Beaten down at last, going into silent sulk mode, Gemma’s dad stomps out to the car. To sit waiting, forehead pressed to the wheel, pretending there’s a hose running from the exhaust, helping him out of here. Kath, one last bit of rage to vent before she goes all girlishly simpering and flirty at the party—Gemma’s seen it, it’s dead embarrassing—grabs something to throw. There’s a little explosion against the wall, Gemma flinches behind her veil of hair, bits of cheap china and wet flowers getting on her schoolbooks—not that it can make her answers any more wrong.
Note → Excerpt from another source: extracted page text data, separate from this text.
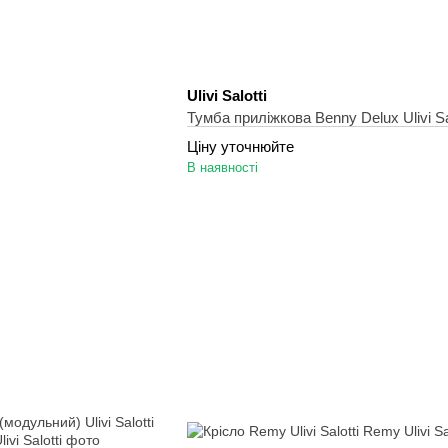
Ulivi Salotti
Тумба приліжкова Benny Delux Ulivi Sal
Ціну уточнюйте
В наявності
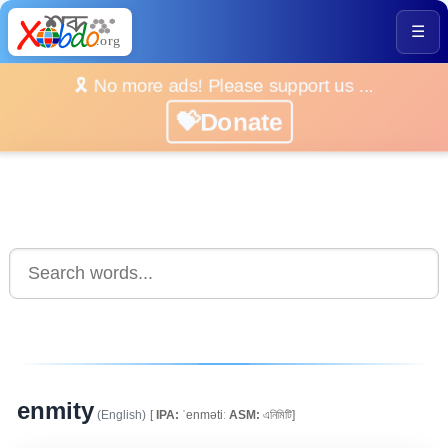
☰
🎗️ No more ads! Please support us ...
💝Donate
enmity
(English)
[
IPA:
ˈenmətiː
ASM:
এনিমিটি]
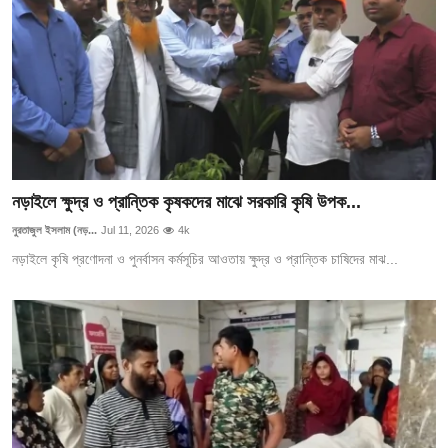
নড়াইলে ক্ষুদ্র ও প্রান্তিক কৃষকদের মাঝে সরকারি কৃষি উপক...
নুরতাজুল ইসলাম (নড়...
Jul 11, 2026
4k
নড়াইলে কৃষি প্রণোদনা ও পুনর্বাসন কর্মসূচির আওতায় ক্ষুদ্র ও প্রান্তিক চাষিদের মাঝ...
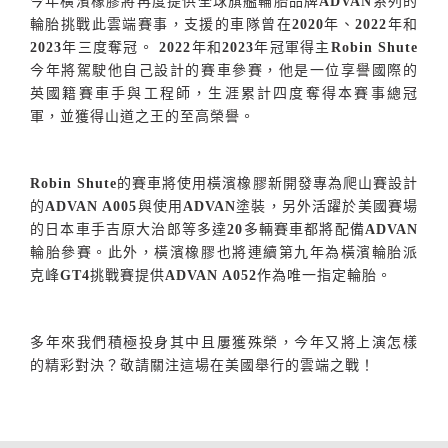
今年橫濱橡膠將再度提供全球旗艦輪胎品牌
ADVAN
系列的
輪胎挑戰此雲端賽事，支援的車隊曾在
2020
年、
2022
年和
2023
年三度奪冠。
2022
年和
2023
年冠軍得主
Robin Shute
今年將駕駛他自己設計的賽車參賽，他是一位享譽國際的
英國籍賽車手與工程師，生涯累計四度奪得本賽事總冠
軍，並獲得山道之王的至高榮譽。
Robin Shute
的賽車將使用橫濱橡膠新開發專為爬山賽設計
的
ADVAN A005
與使用
ADVAN
塗裝，另外活躍於美國賽場
的日本車手吉原大治郎等多達
20
多輛賽車都將配備
ADVAN
輪胎參賽。此外，橫濱橡膠也將連續第九年為橫濱輪胎派
克峰
GT4
挑戰賽提供
ADVAN A052
作為唯一指定輪胎。
多年來我們積極投身其中且屢獲殊榮，今年又將上演怎樣
的精彩對決？敬請關注這場在美國舉行的雲端之戰！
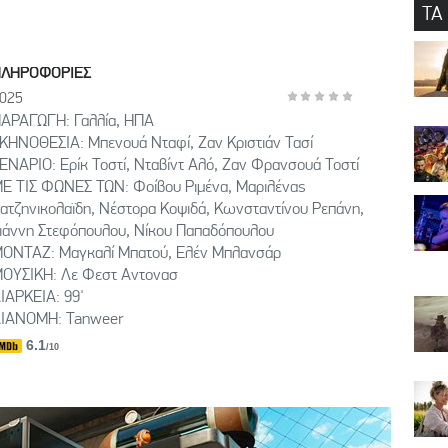
ΤΑ
ΠΛΗΡΟΦΟΡΙΕΣ
025
ΑΡΑΓΩΓΗ: Γαλλία, ΗΠΑ
ΚΗΝΟΘΕΣΙΑ: Μπενουά Νταφί, Ζαν Κριστιάν Τασί
ΕΝΑΡΙΟ: Ερίκ Τοστί, Νταβίντ Αλό, Ζαν Φρανσουά Τοστί
Ε ΤΙΣ ΦΩΝΕΣ ΤΩΝ: Φοίβου Ριμένα, Μαριλένας
ατζηνικολαϊδη, Νέστορα Κοψιδά, Κωνσταντίνου Ρεπάνη,
ιάννη Στεφόπουλου, Νίκου Παπαδόπουλου
ΟΝΤΑΖ: Μαγκαλί Μπατού, Ελέν Μπλανσάρ
ΟΥΣΙΚΗ: Λε Φεστ Αντονασ
ΙΑΡΚΕΙΑ: 99'
ΙΑΝΟΜΗ: Tanweer
6.1
/10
‘Fuck’s sake,’ Gemma mutters.
‘You,’ says Kath. ‘I haven’t time now for you. You better just shut up and mind your brother.’
He’s not my brother, Gemma could’ve yelled back, but it’s one of those lines she’s getting bored of yelling. She says nothing, only pulls faces that Kath can’t see.
‘And clean up that mess.’
Kath screws in her last earring, checks her face in the mirror—but it’s the only face she’s got—and then the front door slams behind her at last, the car outside grunting to life and grinding away—and they’re gone. Fucking lovely evening they’re about to have, all right.
The house is all-at-once quiet, except for Alfie’s dim cartoon noises drifting through from the other room. Gemma flicks her head up, blows her hair from her face. She uncurls her arm from around her exercise book, flattens a flower’s head in its pages. Shuts her eyes.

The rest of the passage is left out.